The following material was put together prior to the Frazier home run.
In my many talks on the physics of baseball, I often bring up a point that is not very intuitive to baseball fans. Namely, for a typical ball-bat collision in the barrel of the bat, the batter's grip plays absolutely no role in determining the ultimate fate of the ball. The batter's primary job is to get the barrel of the bat on the ball squarely with as high a bat speed as possible. Of course, the batter's grip plays a very important role in making that happen; i.e., in getting the bat to the right place at the right time. But, once bat meets ball, the grip is not longer important. In fact, the batter could just as well let go of the bat just prior to meeting the ball and it would make no difference to the ball (although, it certainly would matter to the bat!). Here is the basic physics in a nutshell. When the ball impacts the barrel of the bat, a transverse wave is created in the bat that propagates down the axis of the bat toward the knob, reflects off the end (or the hands, if they are there), then propagates back to the barrel again.

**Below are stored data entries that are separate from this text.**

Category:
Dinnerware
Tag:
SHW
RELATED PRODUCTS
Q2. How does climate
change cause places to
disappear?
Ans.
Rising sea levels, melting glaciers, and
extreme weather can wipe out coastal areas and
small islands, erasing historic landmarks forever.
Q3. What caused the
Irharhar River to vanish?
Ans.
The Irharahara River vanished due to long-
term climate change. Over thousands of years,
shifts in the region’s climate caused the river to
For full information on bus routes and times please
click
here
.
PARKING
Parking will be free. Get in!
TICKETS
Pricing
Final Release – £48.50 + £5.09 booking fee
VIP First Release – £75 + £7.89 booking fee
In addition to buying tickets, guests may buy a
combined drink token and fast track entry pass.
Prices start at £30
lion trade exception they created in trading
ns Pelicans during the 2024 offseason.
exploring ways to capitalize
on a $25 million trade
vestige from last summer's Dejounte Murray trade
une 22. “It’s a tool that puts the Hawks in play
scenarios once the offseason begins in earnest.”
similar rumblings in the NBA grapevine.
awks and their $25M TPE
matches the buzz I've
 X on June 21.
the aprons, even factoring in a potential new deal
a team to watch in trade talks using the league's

Here is the key point: The ball-bat collision is very rapid, of order 1 ms or less. By the time the transverse wave reflects back to the impact point on the bat, the ball has long since departed. So nothing on the handle end of the bat could possibly influence what happens to the ball: not the size or shape or weight or even the hands.

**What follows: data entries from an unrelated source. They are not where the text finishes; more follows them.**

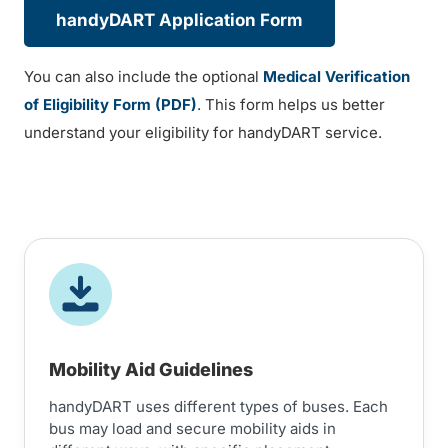
handyDART Application Form
You can also include the optional
Medical Verification
of Eligibility Form (PDF)
. This form helps us better
understand your eligibility for handyDART service.
Mobility Aid Guidelines
handyDART uses different types of buses. Each
bus may load and secure mobility aids in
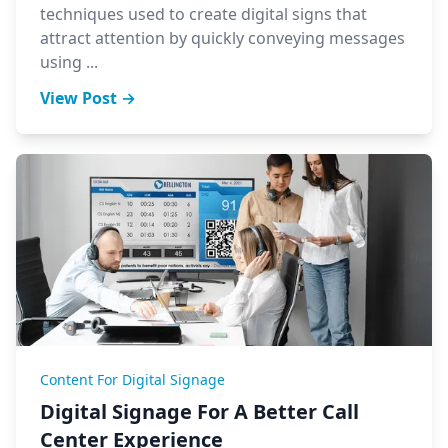
techniques used to create digital signs that
attract attention by quickly conveying messages
using ...
View Post →
Content For Digital Signage
Digital Signage For A Better Call
Center Experience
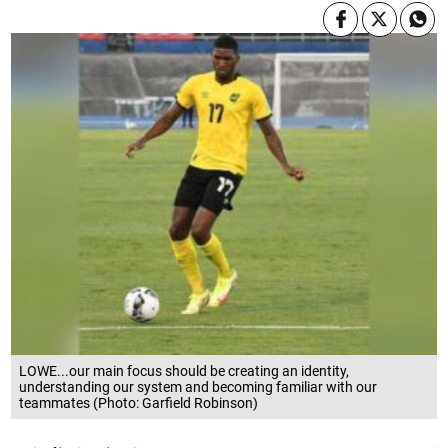
LOWE...our main focus should be creating an identity,
understanding our system and becoming familiar with our
teammates (Photo: Garfield Robinson)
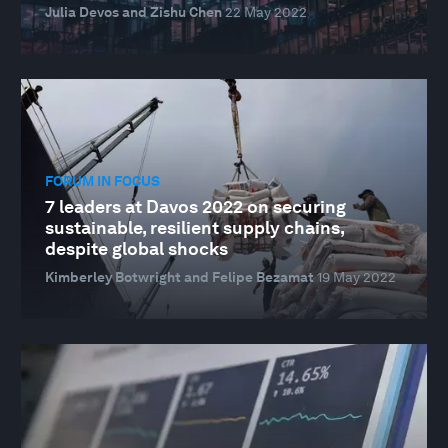
Julia Devos and Zishu Chen
22 May 2022
FORUM IN FOCUS
7 leaders at Davos 2022 on securing
sustainable, resilient supply chains,
despite global shocks
Kimberley Botwright and Felipe Bezamat
19 May 2022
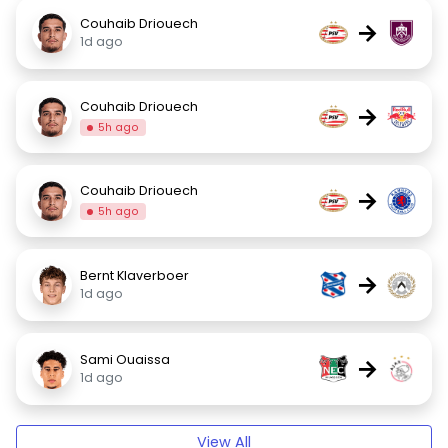
Couhaib Driouech
→
1d ago
Couhaib Driouech
→
5h ago
Couhaib Driouech
→
5h ago
Bernt Klaverboer
→
1d ago
Sami Ouaissa
→
1d ago
View All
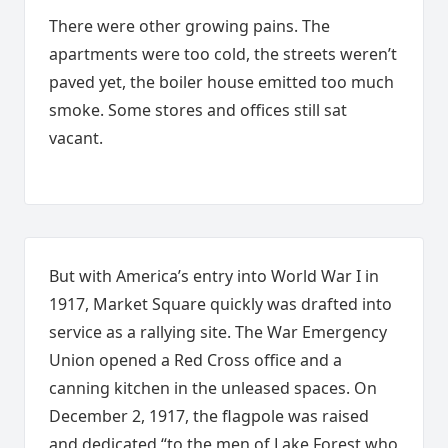
There were other growing pains. The
apartments were too cold, the streets weren’t
paved yet, the boiler house emitted too much
smoke. Some stores and offices still sat
vacant.
But with America’s entry into World War I in
1917, Market Square quickly was drafted into
service as a rallying site. The War Emergency
Union opened a Red Cross office and a
canning kitchen in the unleased spaces. On
December 2, 1917, the flagpole was raised
and dedicated “to the men of Lake Forest who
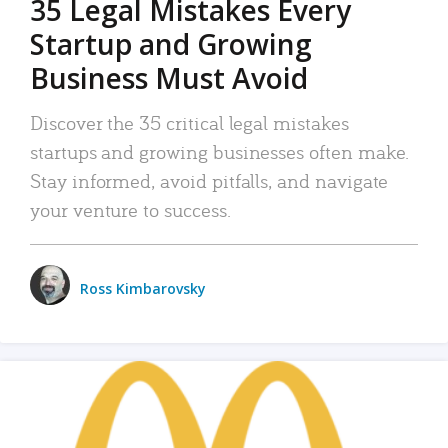
35 Legal Mistakes Every
Startup and Growing
Business Must Avoid
Discover the 35 critical legal mistakes
startups and growing businesses often make.
Stay informed, avoid pitfalls, and navigate
your venture to success.
Ross Kimbarovsky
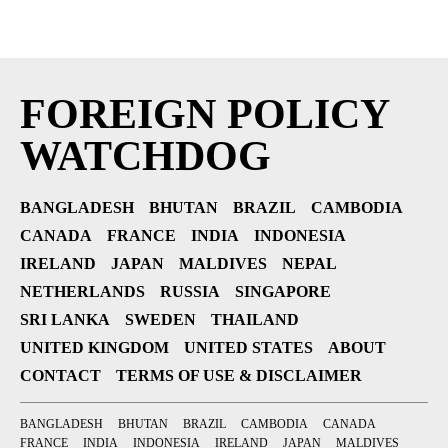
FOREIGN POLICY
WATCHDOG
BANGLADESH
BHUTAN
BRAZIL
CAMBODIA
CANADA
FRANCE
INDIA
INDONESIA
IRELAND
JAPAN
MALDIVES
NEPAL
NETHERLANDS
RUSSIA
SINGAPORE
SRI LANKA
SWEDEN
THAILAND
UNITED KINGDOM
UNITED STATES
ABOUT
CONTACT
TERMS OF USE & DISCLAIMER
BANGLADESH
BHUTAN
BRAZIL
CAMBODIA
CANADA
FRANCE
INDIA
INDONESIA
IRELAND
JAPAN
MALDIVES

Rather than try to convince you of this here, let me instead refer you to an extensive discussion I carried on several years ago at one of the baseball blog sites. See the Inside the Book Blog for a discussion taking place on March 11, 2009, entitled "Everything you always wanted to know about the science of the bat/ball collision." It is quite lengthy and actually extends over several days. There are 64 different comments, mainly in the form of Q&A. Different people posed questions or objections and I tried to answer them. It was actually a very stimulating experience for me and that whole process helped me shape the arguments in a manner that most of the readers found convincing.
One of the references in that discussion is my paper, Dynamics of the baseball-bat collision. It is an academic paper I wrote that was published in the November 2000 issue of American Journal of Physics. See particularly Figures 13 and 15 and the discussion about them starting on page 987. I do not expect most of you to follow what was written in that highly technical paper. However, I include it for two reasons: (1) Some of you may actually be interested in it; and (2) It shows that my conclusion is the result of careful scientific study.

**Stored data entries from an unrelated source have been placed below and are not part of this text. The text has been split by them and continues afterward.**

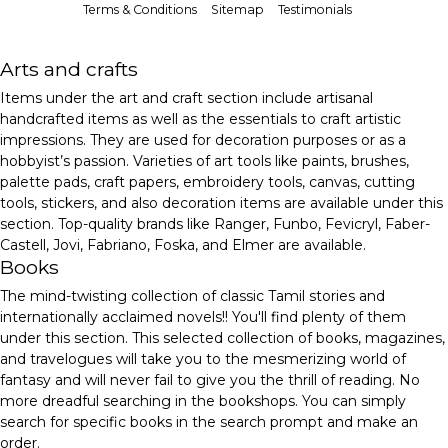
Terms & Conditions
Sitemap
Testimonials
Arts and crafts
Items under the art and craft section include artisanal
handcrafted items as well as the essentials to craft artistic
impressions. They are used for decoration purposes or as a
hobbyist’s passion. Varieties of art tools like paints, brushes,
palette pads, craft papers, embroidery tools, canvas, cutting
tools, stickers, and also decoration items are available under this
section. Top-quality brands like Ranger, Funbo, Fevicryl, Faber-
Castell, Jovi, Fabriano, Foska, and Elmer are available.
Books
The mind-twisting collection of classic Tamil stories and
internationally acclaimed novels!! You'll find plenty of them
under this section. This selected collection of books, magazines,
and travelogues will take you to the mesmerizing world of
fantasy and will never fail to give you the thrill of reading. No
more dreadful searching in the bookshops. You can simply
search for specific books in the search prompt and make an
order.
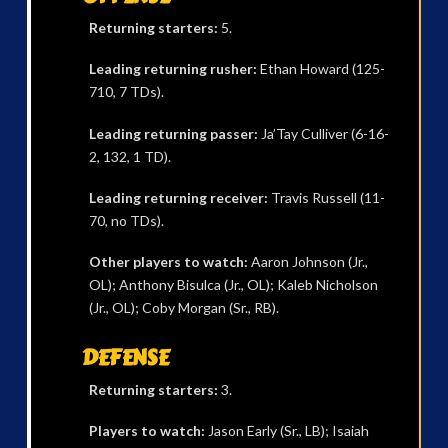
Returning starters:
5.
Leading returning rusher:
Ethan Howard (125-
710, 7 TDs).
Leading returning passer:
Ja’Tay Culliver (6-16-
2, 132, 1 TD).
Leading returning receiver:
Travis Russell (11-
70, no TDs).
Other players to watch:
Aaron Johnson (Jr.,
OL); Anthony Bisulca (Jr., OL); Kaleb Nicholson
(Jr., OL); Coby Morgan (Sr., RB).
DEFENSE
Returning starters:
3.
Players to watch:
Jason Early (Sr., LB); Isaiah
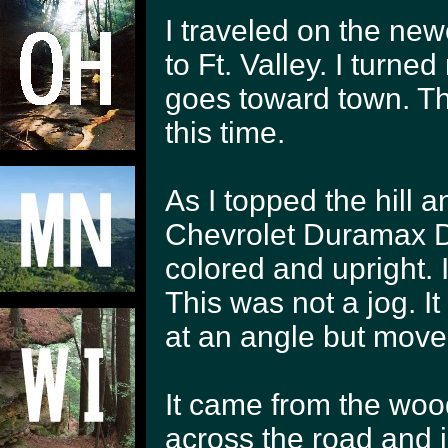
I traveled on the new
to Ft. Valley. I turne
goes toward town. The
this time.
As I topped the hill a
Chevrolet Duramax Di
colored and upright. I
This was not a jog. I
at an angle but moved
It came from the wood
across the road and i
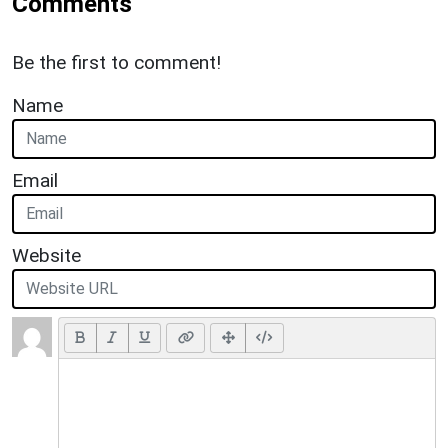
Comments
Be the first to comment!
Name
Email
Website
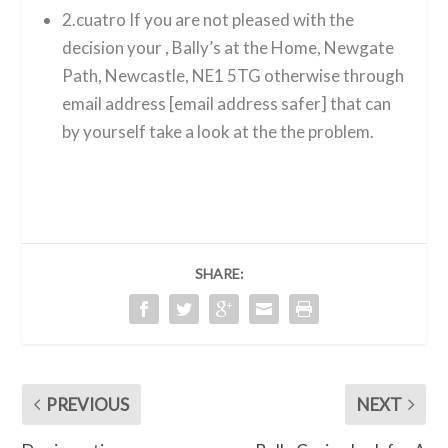
2.cuatro If you are not pleased with the
decision your , Bally’s at the Home, Newgate
Path, Newcastle, NE1 5TG otherwise through
email address [email address safer] that can
by yourself take a look at the the problem.
SHARE:
PREVIOUS
NEXT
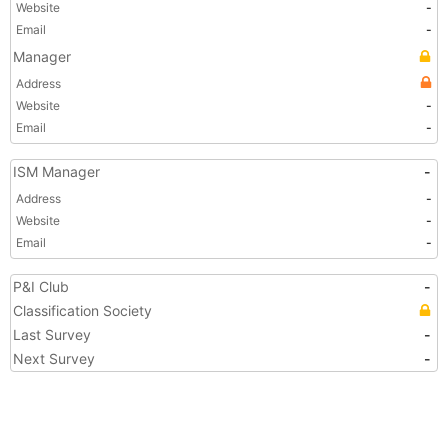
Website
-
Email
-
Manager
Address
Website
-
Email
-
ISM Manager
-
Address
-
Website
-
Email
-
P&I Club
-
Classification Society
Last Survey
-
Next Survey
-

Several years ago, Dr. Dan Russell wrote a web article entitled Does it matter how tightly you grip the bat in which he discusses at length the arguments, both theoretical and experimental, that the grip does not matter once the ball and bat are in contact.
More recently, two different videos have relevance to this topic. The first of these is the Falling Slinky Experiment, a YouTube video of an experiment done by Rod Cross. Watch the full video, especially the high-speed portion that will utterly surprise you. Also listen to Rod's explanation about what is going on and the relevance of his experiment to the issue at hand. Rod's experiment inspired me to do my own Vibrating Rubber Bat Experiment, in which I strike a rubber bat in the barrel and record what happens with high-speed video. The important point of this video is that there is a noticeable delay between when the barrel is struck and when the handle begins to move. That delay, combined with the very short time of the ball-bat collision, is at the heart of why the grip does not matter.
Finally, let me say that the "grip doesn't matter" conclusion is supported by lots of experimental data. These data are typically taken in a laboratory situation when a baseball is fired at high speed onto a bat that is initially at rest. The bat is supported at the handle; the impact with the ball is in the barrel. In these experiments, the speed of the rebounding ball is measured. The manner in which the bat is supported at the handle can be varied. The bat could be free to pivot about a point on the handle; it could be hanging freely and supported by a thin string; it could be gripped by someone either loosely or tightly; or it could be rigidly clamped. The results of the experiments can be summarized with this simple statement: The rebound speed is independent of how the bat is supported at the handle. Or, said differently, the grip doesn't matter.